Le “massime” sui cui spesso si fonda la giurisprudenza di civil sono il risultato di un procedimento di semplificazione condotto da un 3° (talvolta inesperto) che identifica il principio giuridico usato con la norma del caso enunciata nel dispositivo della sentenza (senza tener conto della struttura specifica dei fatti cui si riferisce la decisione): tutto ciò comporta l’utilizzazione meccanica di un principio (spesso addirittura contrastante con la vera ratio decidendi del caso deciso) che porta a replicare soluzioni in casi apparentemente analoghi ma in realtà del tutto differentemente qualificati.
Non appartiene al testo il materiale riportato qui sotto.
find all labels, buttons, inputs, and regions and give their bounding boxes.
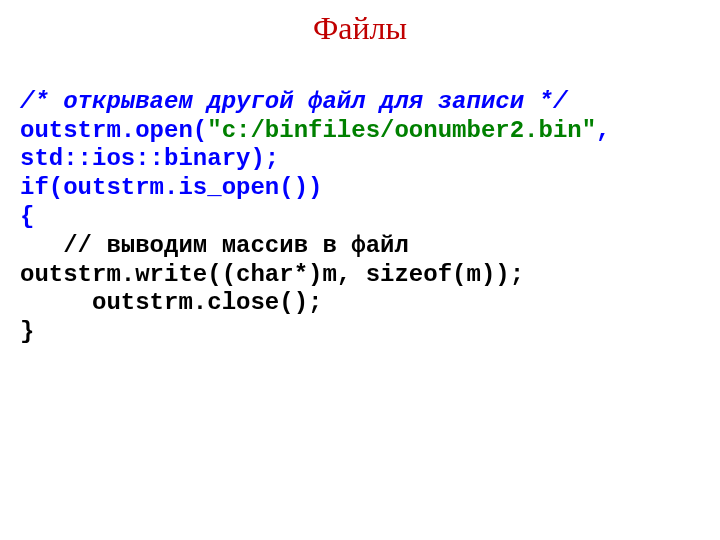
code-write: outstrm.write((char*)m, sizeof(m)); [20,261,524,288]
code-string-path: "c:/binfiles/oonumber2.bin" [207,117,596,144]
code-open-tail: , [596,117,625,144]
code-if-isopen: if(outstrm.is_open()) [20,174,322,201]
slide-title: Файлы [0,0,720,59]
slide: Файлы /* открываем другой файл для запис… [0,0,720,540]
code-block: /* открываем другой файл для записи */ o… [0,59,720,376]
code-open-call: outstrm.open( [20,117,207,144]
code-brace-open: { [20,203,34,230]
code-comment-array: // выводим массив в файл [20,232,409,259]
code-comment-open: /* открываем другой файл для записи */ [20,88,567,115]
code-close: outstrm.close(); [20,289,322,316]
code-ios-binary: std::ios::binary); [20,145,279,172]
code-brace-close: } [20,318,34,345]
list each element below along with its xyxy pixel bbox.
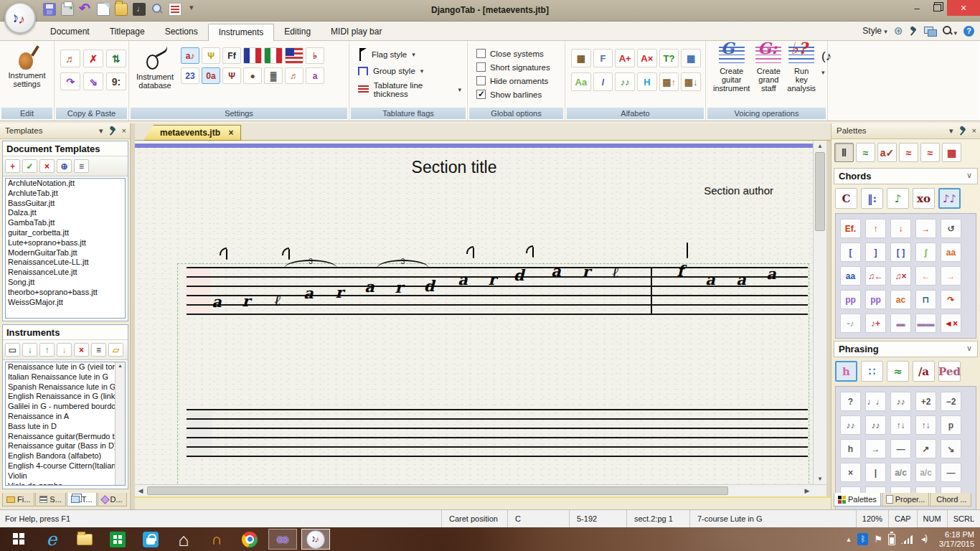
instrument-tool-icon[interactable]: ▱ (108, 343, 123, 357)
instrument-item[interactable]: English 4-course Cittern(Italian c (6, 461, 115, 471)
template-item[interactable]: RenaissanceLute.jtt (6, 268, 125, 278)
rhythm-flag-icon[interactable] (282, 248, 290, 260)
phrasing-palette-button[interactable]: ♪♪ (840, 415, 861, 435)
taskbar-button[interactable] (103, 529, 132, 550)
instrument-item[interactable]: English Renaissance in G (linke (6, 392, 115, 402)
alfabeto-icon[interactable]: ▦ (571, 49, 591, 67)
phrasing-palette-button[interactable]: −2 (941, 392, 961, 411)
chord-palette-button[interactable]: ↓ (890, 219, 911, 238)
chord-category-icon[interactable]: xo (913, 188, 935, 209)
chord-palette-button[interactable]: ] (865, 242, 886, 262)
chord-palette-button[interactable]: [ (840, 242, 861, 262)
alfabeto-icon[interactable]: ♪♪ (615, 72, 635, 91)
phrasing-palette-button[interactable]: ↑↓ (915, 415, 936, 435)
template-tool-icon[interactable]: + (5, 159, 20, 173)
tab-note[interactable]: a (766, 265, 776, 283)
instrument-item[interactable]: Violin (6, 471, 115, 481)
tab-note[interactable]: r (395, 278, 402, 296)
chord-palette-button[interactable]: ac (890, 290, 911, 309)
tab-note[interactable]: r (488, 270, 496, 288)
phrasing-palette-button[interactable]: ♩♩ (865, 392, 886, 411)
panel-close-icon[interactable]: × (122, 126, 126, 135)
tab-note[interactable]: f (677, 262, 683, 280)
instrument-tool-icon[interactable]: ↑ (39, 343, 55, 357)
palette-mode-icon[interactable]: ‖ (834, 143, 854, 162)
taskbar-button[interactable]: e (37, 529, 66, 550)
tab-note[interactable]: a (551, 262, 561, 280)
phrasing-category-icon[interactable]: ≈ (887, 361, 909, 382)
instrument-tool-icon[interactable]: ↓ (22, 343, 37, 357)
template-item[interactable]: theorbo+soprano+bass.jtt (6, 288, 125, 298)
setting-icon[interactable]: Ψ (222, 67, 241, 84)
chord-palette-button[interactable]: ↑ (865, 219, 886, 238)
template-item[interactable]: RenaissanceLute-LL.jtt (6, 258, 125, 268)
instrument-item[interactable]: Galilei in G - numbered bourdon (6, 402, 115, 412)
template-item[interactable]: Song.jtt (6, 278, 125, 288)
template-item[interactable]: Dalza.jtt (6, 208, 125, 218)
minimize-button[interactable]: – (907, 0, 927, 16)
palette-mode-icon[interactable]: a✓ (877, 143, 897, 162)
pin-icon[interactable] (958, 126, 967, 136)
instrument-item[interactable]: Renaissance lute in G (vieil ton) (6, 362, 115, 372)
alfabeto-icon[interactable]: F (593, 49, 613, 67)
panel-tab[interactable]: Proper... (882, 493, 930, 507)
alfabeto-icon[interactable]: ▦↑ (659, 72, 679, 91)
panel-menu-icon[interactable]: ▾ (99, 126, 103, 136)
tab-note[interactable]: a (736, 270, 746, 288)
chord-palette-button[interactable]: ♫× (890, 266, 911, 286)
copy-paste-icon[interactable]: ✗ (83, 50, 103, 67)
chord-palette-button[interactable]: Ef. (840, 219, 861, 238)
list-scrollbar[interactable] (115, 362, 125, 485)
ribbon-tab[interactable]: Sections (155, 24, 208, 41)
chord-palette-button[interactable]: ♫← (865, 266, 886, 286)
chord-palette-button[interactable]: ▬ (890, 314, 911, 333)
setting-icon[interactable]: ♭ (306, 47, 324, 64)
setting-icon[interactable]: 23 (181, 67, 199, 84)
tab-note[interactable]: a (364, 278, 374, 296)
phrasing-palette-button[interactable]: ? (840, 392, 861, 411)
tab-note[interactable]: a (212, 293, 222, 311)
chord-palette-button[interactable]: pp (840, 290, 861, 309)
chord-palette-button[interactable]: ↺ (941, 219, 961, 238)
global-option-checkbox[interactable]: Close systems (476, 49, 559, 58)
line-thickness-menu[interactable]: Tablature line thickness▾ (358, 81, 461, 98)
tab-note[interactable]: a (458, 270, 468, 288)
alfabeto-icon[interactable]: A+ (615, 49, 635, 67)
network-signal-icon[interactable] (901, 534, 913, 544)
template-tool-icon[interactable]: ⊕ (57, 159, 72, 173)
copy-paste-icon[interactable]: ♬ (60, 50, 80, 67)
phrasing-category-icon[interactable]: /a (913, 361, 935, 382)
gear-icon[interactable]: ⊛ (894, 24, 903, 37)
tab-note[interactable]: r (335, 283, 343, 301)
phrasing-palette-button[interactable]: → (865, 439, 886, 458)
tab-note[interactable]: d (424, 277, 435, 295)
chord-palette-button[interactable]: aa (840, 266, 861, 286)
copy-paste-icon[interactable]: ↷ (60, 72, 80, 90)
section-title[interactable]: Section title (135, 158, 773, 177)
tab-note[interactable]: r (582, 263, 590, 281)
tab-note[interactable]: ℓ (275, 291, 281, 310)
alfabeto-icon[interactable]: H (637, 72, 657, 91)
chord-category-icon[interactable]: ♪♪ (938, 188, 961, 209)
ribbon-tab[interactable]: Document (40, 24, 100, 41)
copy-paste-icon[interactable]: ⇅ (106, 50, 126, 67)
taskbar-button[interactable]: ⌂ (169, 529, 198, 550)
panel-tab[interactable]: Chord ... (930, 493, 971, 507)
pin-icon[interactable] (108, 126, 117, 136)
chord-category-icon[interactable]: ‖: (861, 188, 883, 209)
phrasing-palette-button[interactable]: — (890, 439, 911, 458)
chord-category-icon[interactable]: ♪ (887, 188, 909, 209)
tab-close-icon[interactable]: × (228, 128, 233, 138)
clock[interactable]: 6:18 PM 3/17/2015 (939, 530, 974, 549)
volume-icon[interactable] (919, 534, 930, 545)
taskbar-button[interactable]: ∞ (268, 529, 297, 550)
palette-mode-icon[interactable]: ▦ (942, 143, 961, 162)
phrasing-palette-button[interactable]: +2 (915, 392, 936, 411)
instrument-item[interactable]: Renaissance guitar(Bermudo tu (6, 432, 115, 442)
panel-tab[interactable]: S... (35, 493, 66, 507)
taskbar-button[interactable] (301, 529, 330, 550)
palette-mode-icon[interactable]: ≈ (856, 143, 875, 162)
maximize-button[interactable] (927, 0, 947, 16)
template-item[interactable]: guitar_corbetta.jtt (6, 228, 125, 238)
instrument-settings-button[interactable]: Instrument settings (0, 41, 54, 88)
Il fatto è che sembra estranea alla formazione del giurista continentale la tecnica di utilizzazione razionale delle soluzioni precedenti intese nel loro carattere essenziale di collegamento del diritto al caso concreto; come è noto ai giuristi di common, in un sistema in cui l’ “interpretazione giudiziale” operi veramente come fonte, è il principio giuridico sottostante che applicato ai fatti ha determinato quella certa soluzione a far si che questa divenga fonte. L’individuazione della ratio decidendi è poi anche un’operazione euristica di tipo induttivo in quanto il principio giuridico va estratto dal rapporto tra decisione e fatti concreti selezionati come qualificanti ai fini della decisione o chiamata a usare il precedente e solo compiuta questa operazione si potrà applicare il principio di diritto alla nuova fattispecie.La Corte è chiamata a stabilire se i fatti caratterizzanti la nuova fattispecie sono analoghi ai fatti caratterizzanti i fatti già decisi e solo se i fatti sono ritenuti analoghi la precedente sentenza costituirà precedente vincolante.